Ursula

A slim framework to make Scala CLI apps.

Anatomy of the Framework

Here is a general overview if of the pieces fit together.

How it works: UrsulaApp

You only need to make an object that extends the UrsulaApp trait, and provide a Seq[Command], which are your actions you wish to be available in your app. UrsulaApp has a final main method entrypoint, and does some processing automatically. It parses the arguments passed, and uses that to pull out the Command provided, and runs accordingly, passing on the arguments to it.

There are some built in commands provided, currently only the HelpCommand, that are also automatically injected. This means that even if you only have:

object App extends UrsulaApp {
  override val commands: Seq[Command] = Seq.empty
}

you already have a functioning cli app that has a help command that prints all the available commands accepted (as little as they are so far).

At this point, you need only implement some Commands that wrap the functionality you desire, and add them to the commands: Seq.

Commands

There is a trait Command to extend, and the essence of this the implementation of

def action(args: Seq[String]): Unit

You consolidate all of your logic you want to run in this method. Commands are meant to be a one-off calls from the main entry point, and generally not composed with other Commands, so the return type is Unit.

There are a few other items to implement, such as

val trigger: String
val description: String
val usage: String
val examples: Seq[String]

trigger is the String that should be used at the start of your CLI arguments to call that particular command. The others are simple informational strings about your command - and those are automatically used by the built-in help command to print documentation!
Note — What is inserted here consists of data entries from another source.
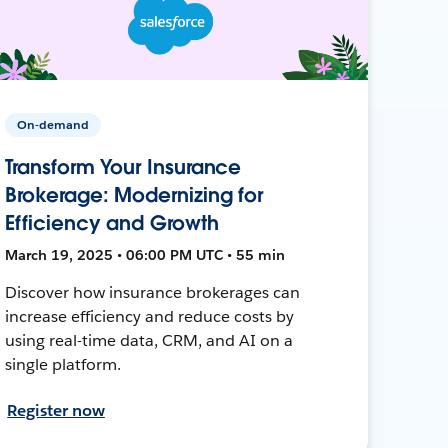
On-demand
Transform Your Insurance
Brokerage: Modernizing for
Efficiency and Growth
March 19, 2025 • 06:00 PM UTC • 55 min
Discover how insurance brokerages can
increase efficiency and reduce costs by
using real-time data, CRM, and AI on a
single platform.
Register now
Two other important things to declare are

val flags: Seq[Flag[?]]
val arguments: Seq[Argument[?]]

Flags and Arguments are discussed below, but know that they are simple traits to extend that help you parse/provide values for the args passed in - and they too have some simple Strings to implement that provide auto documentation for your app. At the end of the day, you can just parse the args on your own in your ZIO logic - but usage of the Flags andArguments should hopefully simplify things for your and your apps users.

Built-In Commands

  • HelpCommand - handles the printing of documentation

Flags

Flags (trait Flag[R]) are non-positional arguments passed to the command. Flags can be generally used as either an argument flag, which expects the next element in the command arguments to be parsed as type R, or boolean flags which do not (i.e. present/not present).

Some general highlights are that it has things built in to

  • parse argument(s) that can then be used in you Command
  • declare conflicts with other flags
  • declare requirements of other flags
  • provide defaults, of ENV variables to be used

Arguments

Arguments (trait Argument[R]) are positional arguments passed to the command, and are to be parsed to type R

Some general highlights are that you can encode the parsing logic.